Since I now know that the Raspberry Pi has on-board temp sensors, can someone help me add code the PiAware that will control the fan based on processor temps? The fan will be powered by an external power supply, but I will need some sort of code to output and manipulate a PWM signal from the Pi to control the fan.
Is it a metal box or plastic? - can you do something passive buy having an internal heatsink (to collect heat) connected to an external heatsink using heatpipes (copper bolts) through the case
someone has said, in Indonesia electronics boxes used for various things like this have sunshades - panels held an inch or two off the box, these heat up and the convect the heat away.
Toward the bottom of the thread, I posted a pic of one of the setups I run and provided details of how I keep it cool. User ‘beckerm13’ also posted a pic of his setup, which has only the antenna in the heat and leaves the Pi and SDR dongle just on the other side of the ceiling in the air conditioning.
Unless you’re just hardcore about wanting to move it outside, I’d leave the antenna on the roof, install an inexpensive amp near the base of the antenna (just inside the attic if you don’t want to have to worry about waterproofing issues), and run as short of a piece of coax as you can get away with to the inside of a closet ceiling and mount the Pi there.
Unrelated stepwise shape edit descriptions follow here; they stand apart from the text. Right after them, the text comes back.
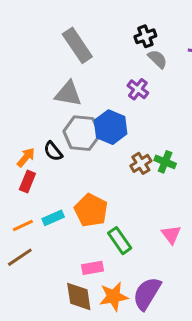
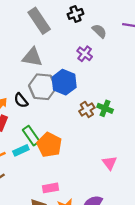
black cross: (145, 36) -> (75, 14), moved
green rectangle: (120, 241) -> (31, 136), moved

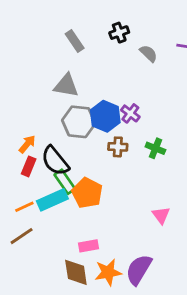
gray rectangle: (39, 21) -> (75, 41), size x0.7
purple cross: (85, 54) -> (130, 113), moved
black semicircle: (21, 100) -> (55, 161), moved, size x1.6
brown cross: (87, 109) -> (118, 147), moved, turned 35
cyan rectangle: (21, 150) -> (52, 200), size x1.5

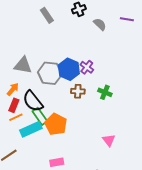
gray triangle: (66, 86) -> (23, 65), moved
orange line: (24, 207) -> (16, 117), moved

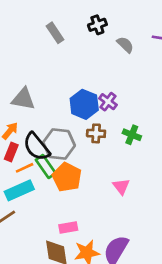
gray hexagon: (50, 73) -> (59, 144), moved
orange line: (16, 117) -> (25, 168), moved
cyan rectangle: (31, 129) -> (19, 190), moved
pink triangle: (109, 140) -> (121, 186), moved

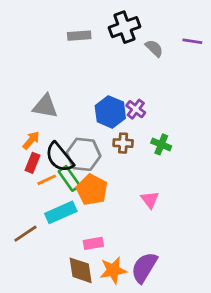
black cross: (97, 25) -> (124, 27), size x1.5
gray rectangle: (55, 33) -> (79, 36), turned -60
cyan rectangle: (19, 190) -> (61, 212), moved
Even though this is a cool project, I think you’re going to go through more trouble and expense than it’s worth to install the Pi outdoors. If the length of the feed line from the rooftop antenna to the outside enclosure would end up being close to the same length of running the feed line down through the attic to the ceiling of a closet, it would be worthwhile to just do it that way to save the money on the enclosure setup and keep your Pi in the air conditioning. A couple of extra feet on the feed line from the antenna isn’t going to make a noticeable difference - and really won’t matter if you add an inexpensive amp.
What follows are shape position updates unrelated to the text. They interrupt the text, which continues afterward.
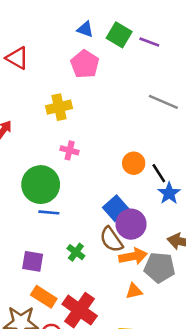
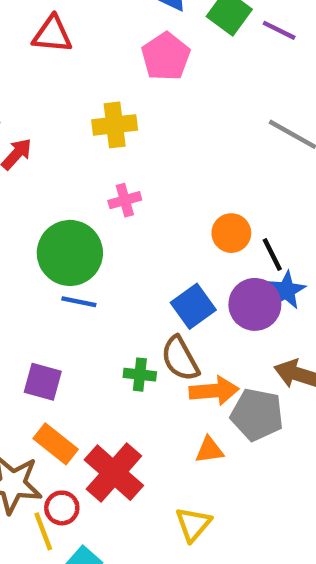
red triangle: (17, 58) -> (52, 34), turned -30
pink cross: (70, 150) -> (125, 200), turned -36
purple circle: (131, 224) -> (255, 304), moved
green cross: (76, 252) -> (140, 375), moved, turned -36

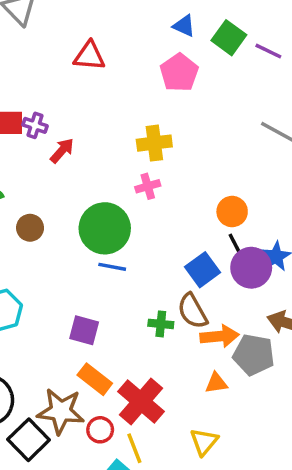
yellow cross: (115, 125) -> (154, 143), moved
black line: (272, 254) -> (236, 246), moved
yellow line: (43, 531) -> (134, 448), moved

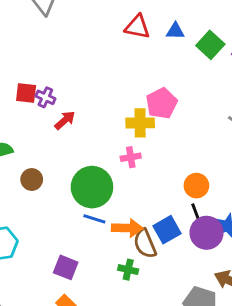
blue triangle: (184, 26) -> (175, 31), turned -30
red triangle: (89, 56) -> (137, 27), moved
pink pentagon: (179, 73) -> (162, 103), moved
brown semicircle: (192, 311) -> (145, 244), moved
orange arrow: (220, 336) -> (127, 228), moved

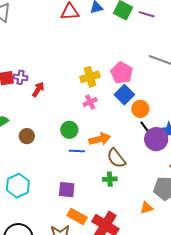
pink pentagon: (162, 103) -> (122, 73), moved
green circle: (92, 187) -> (69, 130), size x0.6
orange arrow: (127, 228) -> (100, 139), moved
blue square: (167, 230) -> (124, 95), moved

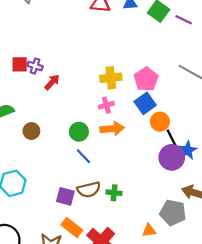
black line: (146, 128) -> (171, 137), moved
orange arrow: (100, 139) -> (112, 129), moved
blue line: (77, 151) -> (83, 156), turned 35
brown semicircle: (116, 158) -> (89, 190), moved, turned -75

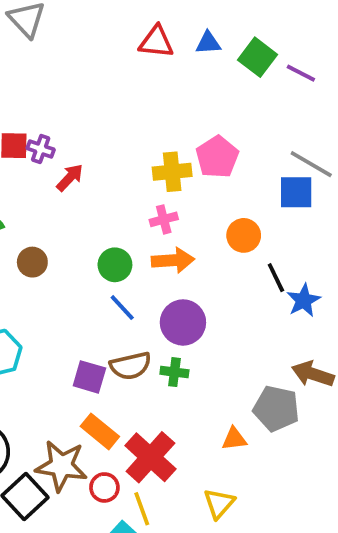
pink pentagon: (146, 79) -> (217, 157), moved
blue square: (145, 103) -> (296, 192), moved, turned 35
orange circle: (160, 122) -> (244, 235), moved
purple circle: (172, 157) -> (183, 322), moved

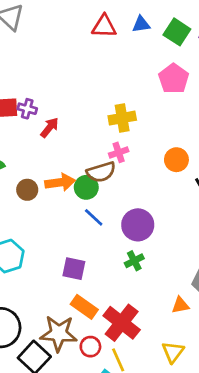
pink pentagon: (217, 157) -> (174, 79), moved
orange arrow: (173, 260) -> (60, 182), moved
brown semicircle: (130, 366) -> (101, 172), moved
green cross: (174, 372) -> (134, 261), turned -30

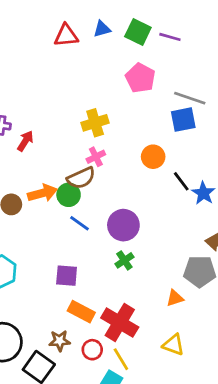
brown star: (59, 333) -> (60, 341), size x0.6
yellow triangle: (173, 352) -> (173, 345), turned -40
It’s funny you brought this up - I just went through this last weekend. I initially had the Pi, amp, and antenna in the attic, but it was just too hot up there. I constructed a similar box that also includes a UPS, battery, cooling fan, and voltage converter.
The antenna (4-legged spider) and amp/filter are still in the attic, and I spliced into an unused RG-6 run to the office right below the antenna. The dongle is then hooked into the cable jack in that room. Works great!
The UPS module hooks up to AC power, the 12V battery, and to the USB converter. The USB fan has a USB passthrough, so it is plugged directly into the USB port of the converter, and the RPi is plugged into it. The fan just runs all the time, and it keeps the Pi about 10 degrees cooler than even when it was outside the box in the same room. The whole setup is actually very quiet.
I drilled some holes in each side of the box for airflow, plus 7/16" and 7/8" holes in the back for the power cable, ethernet, and RG-6.
Yeah, the original plan was to put it all in the attic, but I decided that was not doable due to the climate up there, so this was an audible. The reason for the box is that there are semi-exposed electrical components, so I didn’t want it just laying around in the open. I’m actually happier with this setup, since it’s a lot easier to get to the parts that are likely to need servicing. I can’t say I really enjoyed my time in the attic.
I get your point, I guess my PI doesn’t suffer that much but I do have a fan that attaches to the PI’s pins and runs constantly. (I couldn’t measure the speed but it runs on maximum RPM).
Like above you’ve got it well thought out however I wouldn’t really see the need of an alternating speed as I guess the cooler - the better.
Nice UPS above - was planning on doing something like this Just given me an idea what’s achievable though.
AndyHill74 - I finally finished my enclosure. The power supply is a bit overkill, but work had a bunch of retired Dells in the e-waste bin. Without a PWM signal, the 12v fan runs wide open and sounds like a jet. I’ll try one of the 5v taps and if that’s too slow, I’ll go back to the 12v and drop in a diode or two.
The enclosure will be mounted about 20 feet up on a used Rohn 25G tower I just picked up, just below the eave of the house. Because it was cheaper than coax, the SDR dongle will be up with the antenna on top with a 33’ active repeater USB extension cable down to the enclosure. GFCI power and the cat 5 are run from the attic, out the eave, down to a drip loop and up into the closure.
I’ll be working on the tower next. I’ll post more when that’s done.